### Problem description
The lines to be copied are those below that contain "Tissot".
══ Data provided ══
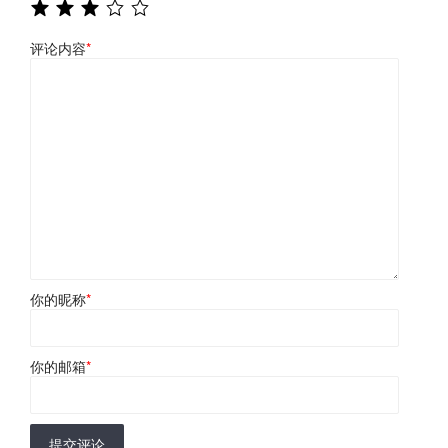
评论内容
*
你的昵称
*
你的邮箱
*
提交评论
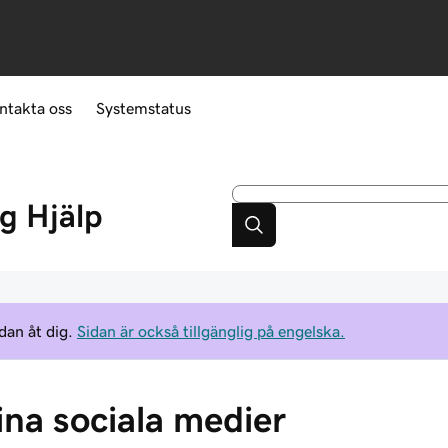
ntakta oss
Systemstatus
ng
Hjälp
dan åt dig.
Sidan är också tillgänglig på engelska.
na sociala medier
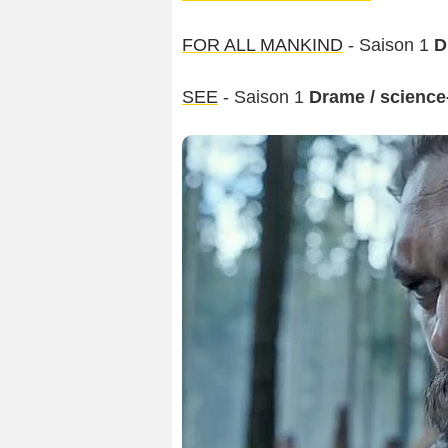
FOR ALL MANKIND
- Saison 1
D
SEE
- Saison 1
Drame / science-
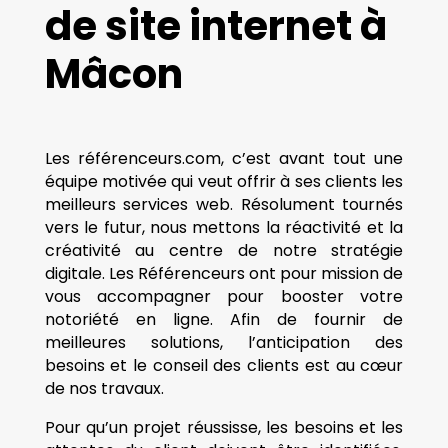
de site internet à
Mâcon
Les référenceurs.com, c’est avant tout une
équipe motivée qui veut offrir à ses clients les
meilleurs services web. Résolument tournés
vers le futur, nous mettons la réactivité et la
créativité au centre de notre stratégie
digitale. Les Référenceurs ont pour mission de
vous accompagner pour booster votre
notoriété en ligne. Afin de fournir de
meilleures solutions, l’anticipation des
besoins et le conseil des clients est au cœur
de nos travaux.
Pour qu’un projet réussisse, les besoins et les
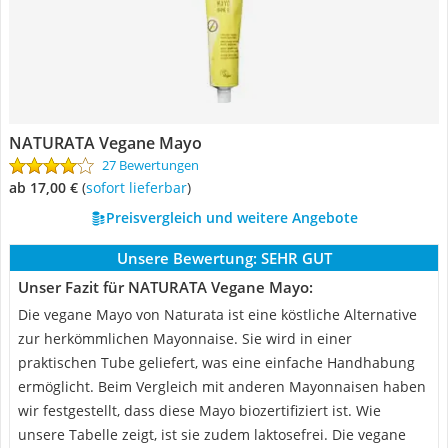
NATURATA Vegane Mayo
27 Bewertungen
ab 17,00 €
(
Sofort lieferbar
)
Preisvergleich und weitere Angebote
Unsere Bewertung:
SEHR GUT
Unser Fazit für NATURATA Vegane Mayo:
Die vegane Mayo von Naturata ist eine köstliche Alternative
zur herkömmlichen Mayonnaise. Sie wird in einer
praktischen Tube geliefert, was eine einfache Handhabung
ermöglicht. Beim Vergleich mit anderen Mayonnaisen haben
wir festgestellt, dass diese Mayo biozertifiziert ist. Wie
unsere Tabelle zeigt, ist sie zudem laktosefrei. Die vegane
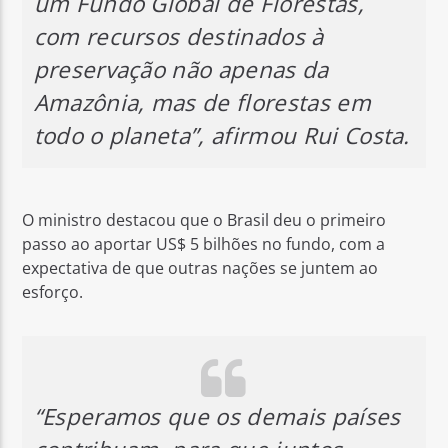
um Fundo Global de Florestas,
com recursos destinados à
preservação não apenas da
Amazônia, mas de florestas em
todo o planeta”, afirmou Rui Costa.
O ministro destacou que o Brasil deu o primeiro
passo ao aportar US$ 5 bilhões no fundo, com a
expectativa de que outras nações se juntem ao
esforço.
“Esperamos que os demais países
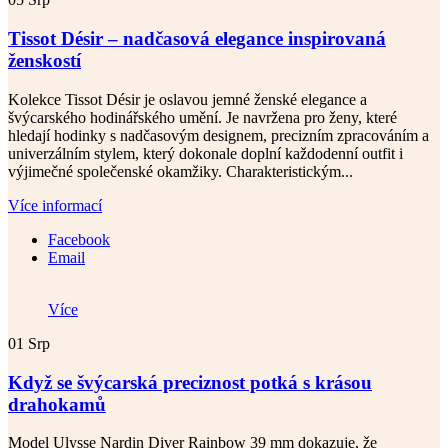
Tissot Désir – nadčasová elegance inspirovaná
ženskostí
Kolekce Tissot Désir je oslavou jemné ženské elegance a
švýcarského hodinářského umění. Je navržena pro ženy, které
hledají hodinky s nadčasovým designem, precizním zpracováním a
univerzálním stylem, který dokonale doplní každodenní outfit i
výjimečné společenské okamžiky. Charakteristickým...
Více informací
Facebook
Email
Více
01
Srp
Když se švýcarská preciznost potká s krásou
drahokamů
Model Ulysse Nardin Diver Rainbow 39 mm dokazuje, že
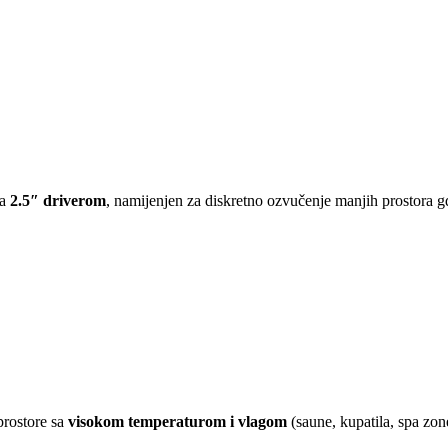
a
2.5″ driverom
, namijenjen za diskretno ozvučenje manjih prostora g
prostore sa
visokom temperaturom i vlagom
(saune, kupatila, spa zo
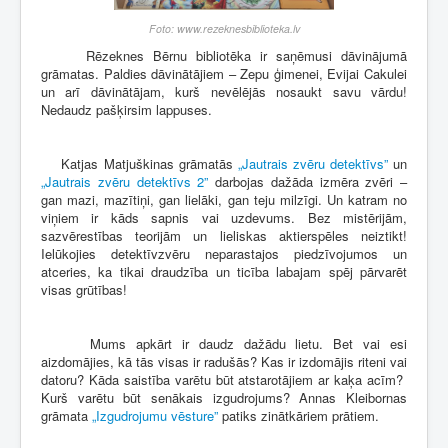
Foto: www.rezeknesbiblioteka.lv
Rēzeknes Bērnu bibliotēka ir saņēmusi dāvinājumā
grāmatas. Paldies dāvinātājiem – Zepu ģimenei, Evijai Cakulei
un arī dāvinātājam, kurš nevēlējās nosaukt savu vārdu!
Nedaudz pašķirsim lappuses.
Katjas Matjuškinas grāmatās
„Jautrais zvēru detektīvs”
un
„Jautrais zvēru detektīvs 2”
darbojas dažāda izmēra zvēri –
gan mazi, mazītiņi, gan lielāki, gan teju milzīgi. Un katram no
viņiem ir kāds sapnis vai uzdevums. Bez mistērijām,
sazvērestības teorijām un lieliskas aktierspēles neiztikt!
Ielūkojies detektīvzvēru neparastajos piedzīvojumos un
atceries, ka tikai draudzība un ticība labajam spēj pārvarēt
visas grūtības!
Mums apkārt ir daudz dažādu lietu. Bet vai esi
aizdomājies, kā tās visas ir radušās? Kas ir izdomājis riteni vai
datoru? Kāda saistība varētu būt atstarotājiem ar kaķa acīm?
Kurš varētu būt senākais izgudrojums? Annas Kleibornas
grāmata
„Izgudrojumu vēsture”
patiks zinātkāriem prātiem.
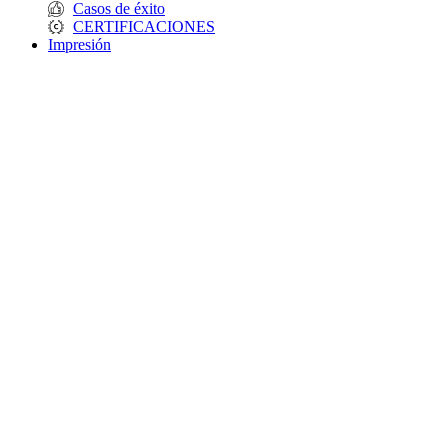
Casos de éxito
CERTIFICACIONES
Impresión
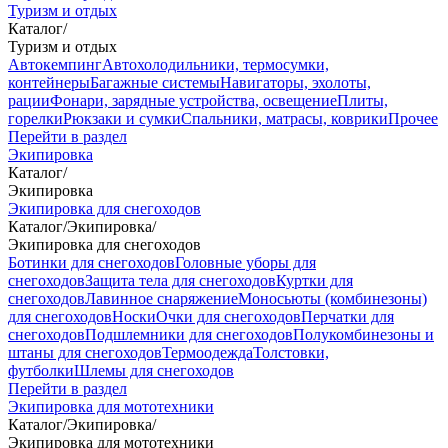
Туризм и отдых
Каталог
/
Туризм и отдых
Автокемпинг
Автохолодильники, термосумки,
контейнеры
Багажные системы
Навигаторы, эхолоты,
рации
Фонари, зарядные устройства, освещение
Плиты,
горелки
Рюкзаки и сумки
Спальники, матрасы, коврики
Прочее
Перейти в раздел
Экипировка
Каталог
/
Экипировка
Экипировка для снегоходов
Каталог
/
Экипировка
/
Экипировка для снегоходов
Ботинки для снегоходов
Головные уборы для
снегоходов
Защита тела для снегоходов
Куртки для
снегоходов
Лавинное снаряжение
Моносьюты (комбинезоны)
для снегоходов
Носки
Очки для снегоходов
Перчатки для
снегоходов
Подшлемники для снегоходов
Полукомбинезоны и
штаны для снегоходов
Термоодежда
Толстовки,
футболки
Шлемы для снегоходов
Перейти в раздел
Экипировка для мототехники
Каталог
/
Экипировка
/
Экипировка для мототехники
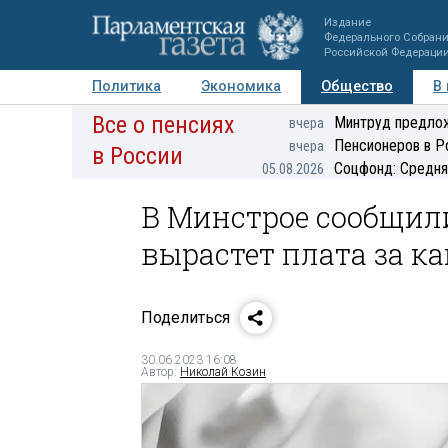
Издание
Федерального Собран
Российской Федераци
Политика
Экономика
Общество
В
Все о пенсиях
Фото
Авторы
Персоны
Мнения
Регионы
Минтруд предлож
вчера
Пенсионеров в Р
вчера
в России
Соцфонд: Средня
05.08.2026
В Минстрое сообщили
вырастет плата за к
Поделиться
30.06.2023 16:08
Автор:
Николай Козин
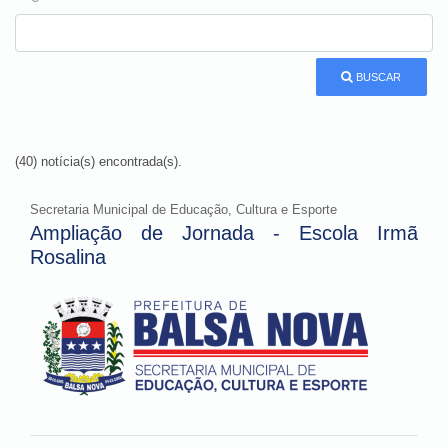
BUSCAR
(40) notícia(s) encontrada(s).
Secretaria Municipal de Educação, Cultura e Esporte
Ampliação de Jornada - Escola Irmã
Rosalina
═══
### Expected answer
Tissot Désir – nadčasová elegance inspirovaná
Kolekce Tissot Désir je oslavou jemné ženské elegance a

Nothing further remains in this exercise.